───── RECORDS TO USE

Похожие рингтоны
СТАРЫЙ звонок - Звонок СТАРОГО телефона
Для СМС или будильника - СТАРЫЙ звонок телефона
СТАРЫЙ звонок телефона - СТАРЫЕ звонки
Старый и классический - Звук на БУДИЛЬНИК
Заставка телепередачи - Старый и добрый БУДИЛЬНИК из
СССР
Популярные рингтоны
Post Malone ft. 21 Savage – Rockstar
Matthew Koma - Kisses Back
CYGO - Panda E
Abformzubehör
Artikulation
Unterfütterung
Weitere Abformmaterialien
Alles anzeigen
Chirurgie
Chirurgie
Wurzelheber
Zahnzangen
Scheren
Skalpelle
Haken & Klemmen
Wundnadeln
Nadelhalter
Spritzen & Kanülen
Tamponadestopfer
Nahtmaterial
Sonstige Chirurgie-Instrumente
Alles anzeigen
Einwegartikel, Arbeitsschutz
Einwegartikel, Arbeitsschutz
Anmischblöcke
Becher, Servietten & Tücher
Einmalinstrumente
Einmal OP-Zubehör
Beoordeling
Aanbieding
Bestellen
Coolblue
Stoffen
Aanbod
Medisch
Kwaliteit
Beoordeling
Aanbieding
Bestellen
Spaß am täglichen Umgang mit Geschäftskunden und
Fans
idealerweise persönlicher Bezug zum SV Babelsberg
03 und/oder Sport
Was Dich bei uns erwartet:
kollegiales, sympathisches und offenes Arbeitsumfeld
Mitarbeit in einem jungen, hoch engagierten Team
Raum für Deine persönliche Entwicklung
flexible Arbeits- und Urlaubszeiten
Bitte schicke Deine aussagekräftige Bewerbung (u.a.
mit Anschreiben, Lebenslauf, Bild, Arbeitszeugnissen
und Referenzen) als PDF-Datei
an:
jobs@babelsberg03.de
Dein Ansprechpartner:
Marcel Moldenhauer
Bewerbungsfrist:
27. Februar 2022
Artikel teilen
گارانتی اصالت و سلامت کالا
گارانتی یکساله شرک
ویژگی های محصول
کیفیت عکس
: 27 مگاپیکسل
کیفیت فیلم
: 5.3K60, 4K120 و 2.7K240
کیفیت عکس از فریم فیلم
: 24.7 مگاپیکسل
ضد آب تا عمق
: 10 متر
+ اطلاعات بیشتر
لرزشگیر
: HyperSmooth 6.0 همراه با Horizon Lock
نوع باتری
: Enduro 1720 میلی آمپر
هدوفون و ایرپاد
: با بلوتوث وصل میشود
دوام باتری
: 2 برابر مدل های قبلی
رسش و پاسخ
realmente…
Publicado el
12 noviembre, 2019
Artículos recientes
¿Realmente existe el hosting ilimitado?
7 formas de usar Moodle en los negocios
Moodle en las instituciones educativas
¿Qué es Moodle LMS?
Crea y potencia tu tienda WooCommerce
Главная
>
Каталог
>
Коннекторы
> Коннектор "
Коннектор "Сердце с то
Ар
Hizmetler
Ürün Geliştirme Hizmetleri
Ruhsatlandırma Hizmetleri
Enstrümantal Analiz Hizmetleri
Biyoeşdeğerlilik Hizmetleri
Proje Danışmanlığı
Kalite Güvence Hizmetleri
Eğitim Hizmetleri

──────────

Retype all of the records above without a single alteration.

**ANSWER TO THIS PROBLEM:**
Похожие рингтоны
СТАРЫЙ звонок - Звонок СТАРОГО телефона
Для СМС или будильника - СТАРЫЙ звонок телефона
СТАРЫЙ звонок телефона - СТАРЫЕ звонки
Старый и классический - Звук на БУДИЛЬНИК
Заставка телепередачи - Старый и добрый БУДИЛЬНИК из
СССР
Популярные рингтоны
Post Malone ft. 21 Savage – Rockstar
Matthew Koma - Kisses Back
CYGO - Panda E
Abformzubehör
Artikulation
Unterfütterung
Weitere Abformmaterialien
Alles anzeigen
Chirurgie
Chirurgie
Wurzelheber
Zahnzangen
Scheren
Skalpelle
Haken & Klemmen
Wundnadeln
Nadelhalter
Spritzen & Kanülen
Tamponadestopfer
Nahtmaterial
Sonstige Chirurgie-Instrumente
Alles anzeigen
Einwegartikel, Arbeitsschutz
Einwegartikel, Arbeitsschutz
Anmischblöcke
Becher, Servietten & Tücher
Einmalinstrumente
Einmal OP-Zubehör
Beoordeling
Aanbieding
Bestellen
Coolblue
Stoffen
Aanbod
Medisch
Kwaliteit
Beoordeling
Aanbieding
Bestellen
Spaß am täglichen Umgang mit Geschäftskunden und
Fans
idealerweise persönlicher Bezug zum SV Babelsberg
03 und/oder Sport
Was Dich bei uns erwartet:
kollegiales, sympathisches und offenes Arbeitsumfeld
Mitarbeit in einem jungen, hoch engagierten Team
Raum für Deine persönliche Entwicklung
flexible Arbeits- und Urlaubszeiten
Bitte schicke Deine aussagekräftige Bewerbung (u.a.
mit Anschreiben, Lebenslauf, Bild, Arbeitszeugnissen
und Referenzen) als PDF-Datei
an:
jobs@babelsberg03.de
Dein Ansprechpartner:
Marcel Moldenhauer
Bewerbungsfrist:
27. Februar 2022
Artikel teilen
گارانتی اصالت و سلامت کالا
گارانتی یکساله شرک
ویژگی های محصول
کیفیت عکس
: 27 مگاپیکسل
کیفیت فیلم
: 5.3K60, 4K120 و 2.7K240
کیفیت عکس از فریم فیلم
: 24.7 مگاپیکسل
ضد آب تا عمق
: 10 متر
+ اطلاعات بیشتر
لرزشگیر
: HyperSmooth 6.0 همراه با Horizon Lock
نوع باتری
: Enduro 1720 میلی آمپر
هدوفون و ایرپاد
: با بلوتوث وصل میشود
دوام باتری
: 2 برابر مدل های قبلی
رسش و پاسخ
realmente…
Publicado el
12 noviembre, 2019
Artículos recientes
¿Realmente existe el hosting ilimitado?
7 formas de usar Moodle en los negocios
Moodle en las instituciones educativas
¿Qué es Moodle LMS?
Crea y potencia tu tienda WooCommerce
Главная
>
Каталог
>
Коннекторы
> Коннектор "
Коннектор "Сердце с то
Ар
Hizmetler
Ürün Geliştirme Hizmetleri
Ruhsatlandırma Hizmetleri
Enstrümantal Analiz Hizmetleri
Biyoeşdeğerlilik Hizmetleri
Proje Danışmanlığı
Kalite Güvence Hizmetleri
Eğitim Hizmetleri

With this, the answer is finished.